## 2020-07-25

### EA ideas 2: expected value and risk neutrality

2.6k words (9 minutes)

Posts in this series:
PREVIOUS | NEXT

The expected value (EV) of an event / choice / random variable is the sum, over all possible outcomes, of {value of outcome} times {probability of that outcome} (if all outcomes are equally likely, it is the average; if they’re not, it’s the probability-weighted average).

In general, a rational agent makes decisions that maximise the expected value of the things they care about. However, EV reasoning involves more subtleties than its mathematical simplicity suggests, in both the real world and in thought experiments.

Is a 50% chance of 1000€ exactly as good as a certain gain of 500€ (that is, are we risk-neutral?), or a 50% chance of 2000€ with a 50% chance of a 1000€ loss instead?

Not necessarily. A bunch of research (and common sense) says people put decreasing value on an additional unit of money: the thousandth euro is worth more than the ten-thousandth. For example, average happiness scales roughly logarithmically with per-capita GDP. The thing to maximise in a monetary tradeoff is not the money, but the value you place on money; with a logarithmic relationship, the diminishing returns mean that more certain bets are better than naive EV-of-money reasoning implies. A related reason is that people weight losses more than gains, which makes the third case look worse than the first even if you don’t assume a logarithmic money->value function.

However, a (selfish) rational agent will still maximise EV in such decisions – not of money, but of what they get from it.

(If you’re not selfish and live in a world where money can be transferred easily, the marginal benefit curve of efficiently targeted donations is essentially flat for a very long time – a single person will hit quickly diminishing returns after getting some amount of money, but there are enough poor people in the world that enormous resources are needed before you need to worry about everyone reaching the point of very low marginal benefit from more money. To fix the old saying, albeit with some hit to its catchiness: “money can buy happiness only (roughly) logarithmically for yourself, but (almost) linearly in the world at large, given efficient targeting”.)

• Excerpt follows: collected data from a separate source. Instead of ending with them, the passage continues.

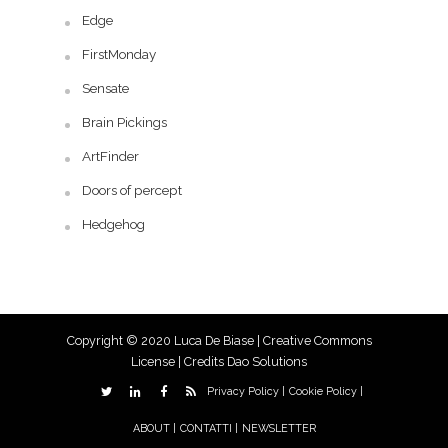
Edge
FirstMonday
Sensate
Brain Pickings
ArtFinder
Doors of percept
Hedgehog
Copyright © 2020 Luca De Biase |
Creative Commons
License
| Credits
Dao Solutions
Privacy Policy |
Cookie Policy |
ABOUT |
CONTATTI |
NEWSLETTER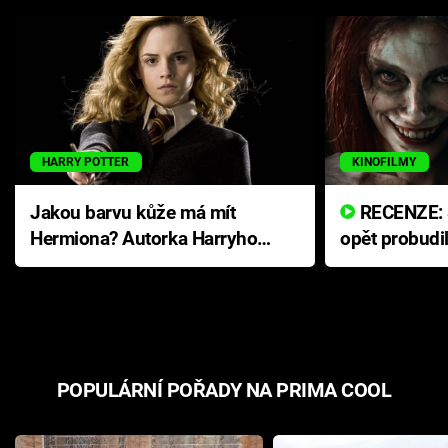
HARRY POTTER
KINOFILMY
Jakou barvu kůže má mít
RECENZE: Smrtelné zlo se
Hermiona? Autorka Harryho
opět probudi
Pottera přišla s ráznou
přichází s n
odpovědí
hororovou n
POPULÁRNÍ POŘADY NA PRIMA COOL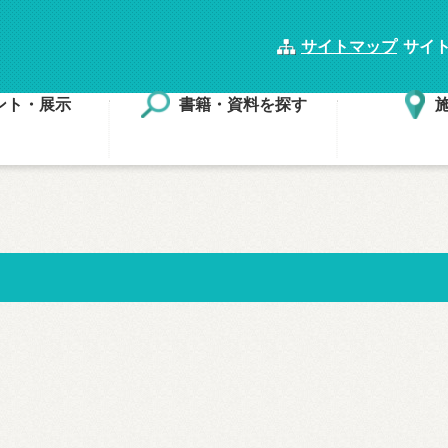
サイトマップ
サイ
ント・展示
書籍・資料を探す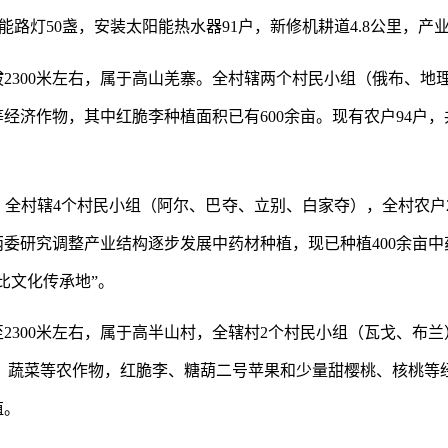
阳能路灯
50
盏，安装太阳能热水器
91
户，新修机耕道
4.8
公里，产
拔
2300
米左右，属于高山羌寨。全村辖两个村民小组（俄布、地
等经济作物，其中红脆李种植面积已有
600
余亩。现有农户
94
户，
，全村辖
4
个村民小组（阿尔、巴夺、立别、白家夺），全村农户
两委研究调整产业结构逐步发展中药材种植，现已种植
400
余亩中
比文化传承地”。
至
2300
米左右，属于高半山村，全辖村
2
个村民小组（瓦戈、布兰
、蔬菜等农作物，红脆李、糖葫二号苹果和少量甜樱桃、核桃等
殖。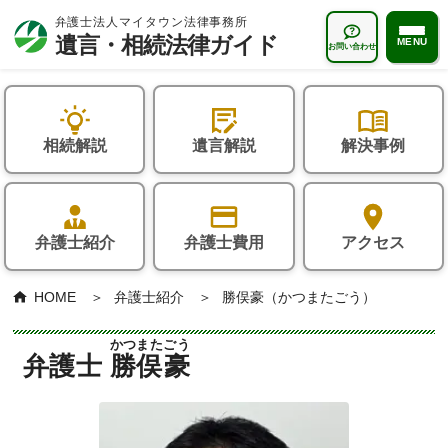
MENU
お問い合わせ
遺言・相続法律ガイドTOP
相続解説
遺言解説
解決事例
状況から探す
おひとりさま
遺言解説
お子様のいないご夫婦
弁護士紹介
弁護士費用
アクセス
遺言書はなぜ必要か？
相続解説
再婚家庭の方
遺言書の種類
相続とは何か？
よくある質問
HOME
弁護士紹介
勝俣豪（かつまたごう）
遺言書の書き方
誰が相続人になるの？
相続一般について
かつまた
ごう
解決事例
弁護士
勝俣
豪
「遺言執行者」とは？
相続の手続き・方法
相続人について
相続コラム
遺言書作成サポート
遺留分とは？
相続財産について
相続無料相談会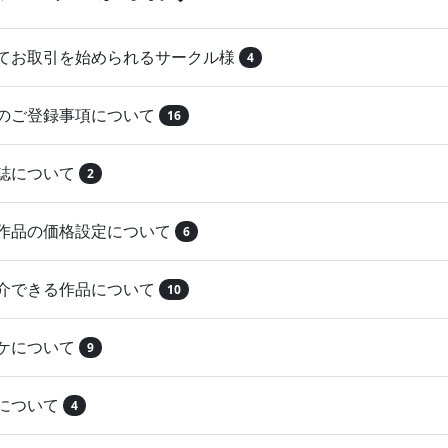
めてお取引を始められるサークル様
4
品のご登録事項について
16
本誌について
2
録作品の価格設定について
6
紹介できる作品について
10
マケについて
9
注について
4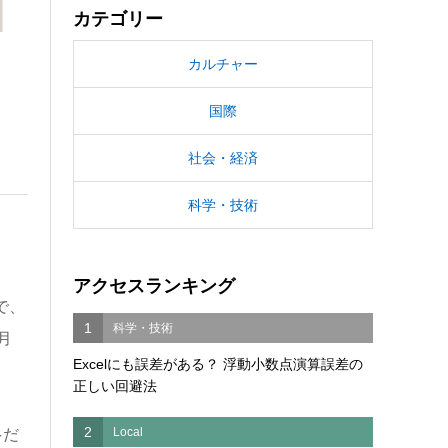
カテゴリー
カルチャー
国際
社会・経済
科学・技術
アクセスランキング
で、
1
科学・技術
月
Excelにも誤差がある？ 浮動小数点演算誤差の
正しい回避法
2
Local
多だ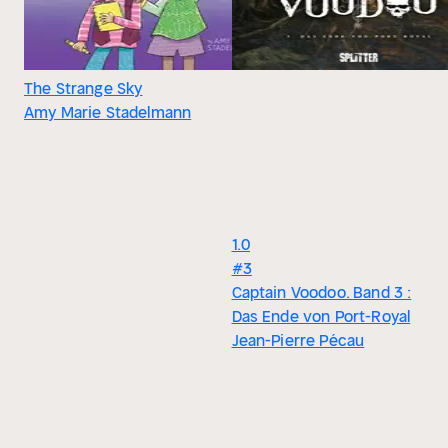
The Strange Sky
Amy Marie Stadelmann
1.0
#3
Captain Voodoo. Band 3 :
Das Ende von Port-Royal
Jean-Pierre Pécau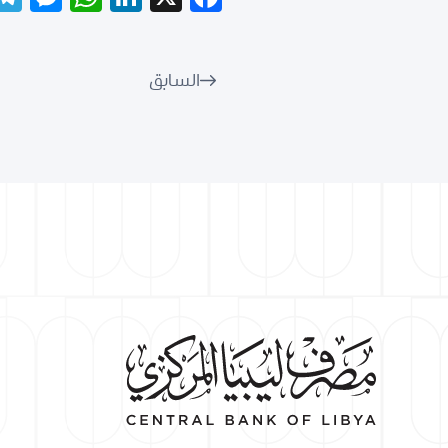
السابق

In some cases, we don’t need to worry about wonky thing->value functions. Imagine the three scenarios above, but instead of euros we have lives. Each life has the same value; there’s no reasonable argument for the thousandth life being worth less than the first. Simple EV reasoning is the right tool.

### Why expected value?

This conclusion easily invites a certain hesitation. Any decision involving hundreds of lives is a momentous one; how can we be sure of exactly the right way to value these decisions, even in simplified thought experiments? What’s so great about EV?

A strong argument is that maximising EV is the strategy that leads to the greatest good over many decisions. In a single decision, a risky but EV-maximising choice can backfire – you might take a 50-50 bet of saving 1000 lives and lose, in which case you’ll have done much worse than picking an option of certainly saving 400. However, it’s a mathematical fact that given enough such choices, the actual average value will tend towards the EV. So maximising EV is what results in the most value in the long run.

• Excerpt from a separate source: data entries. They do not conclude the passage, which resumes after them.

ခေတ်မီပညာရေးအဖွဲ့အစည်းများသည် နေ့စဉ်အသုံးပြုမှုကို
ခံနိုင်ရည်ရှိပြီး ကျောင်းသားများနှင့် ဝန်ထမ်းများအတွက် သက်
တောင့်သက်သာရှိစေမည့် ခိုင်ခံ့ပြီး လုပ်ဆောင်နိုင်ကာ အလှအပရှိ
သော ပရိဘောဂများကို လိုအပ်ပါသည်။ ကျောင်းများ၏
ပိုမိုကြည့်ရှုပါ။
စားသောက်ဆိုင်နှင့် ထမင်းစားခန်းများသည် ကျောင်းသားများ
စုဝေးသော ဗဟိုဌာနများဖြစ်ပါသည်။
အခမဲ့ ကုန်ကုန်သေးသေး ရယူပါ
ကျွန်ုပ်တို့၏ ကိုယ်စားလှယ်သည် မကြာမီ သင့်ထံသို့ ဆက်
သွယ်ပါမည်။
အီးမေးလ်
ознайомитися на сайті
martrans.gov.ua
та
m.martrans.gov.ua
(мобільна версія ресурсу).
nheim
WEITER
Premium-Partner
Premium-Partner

You might argue that we’re not often met with dozens of similar momentous decisions. Say that we’re reasonably confident the same choice will never pop up again, and certainly not many times; doesn’t the above argument no longer apply? Take a slightly broader view though, and consider which strategy gets you the most value across all decisions you make (of which there will realistically be many, even if no single decision occurs twice): the answer is still EV maximisation. We could go on to construct crazier thought experiments – toy universes in which only one decision ever occurs, for example – and then the argument really begins to break down (though you might try to save it by some wild scheme of imagining many hypothetical agents faced with the same choice and consider a Kantian / rule-utilitarian principle of deciding by answering the question of which strategy would be right if it were the one adopted across all countless hypothetical instances of this decision).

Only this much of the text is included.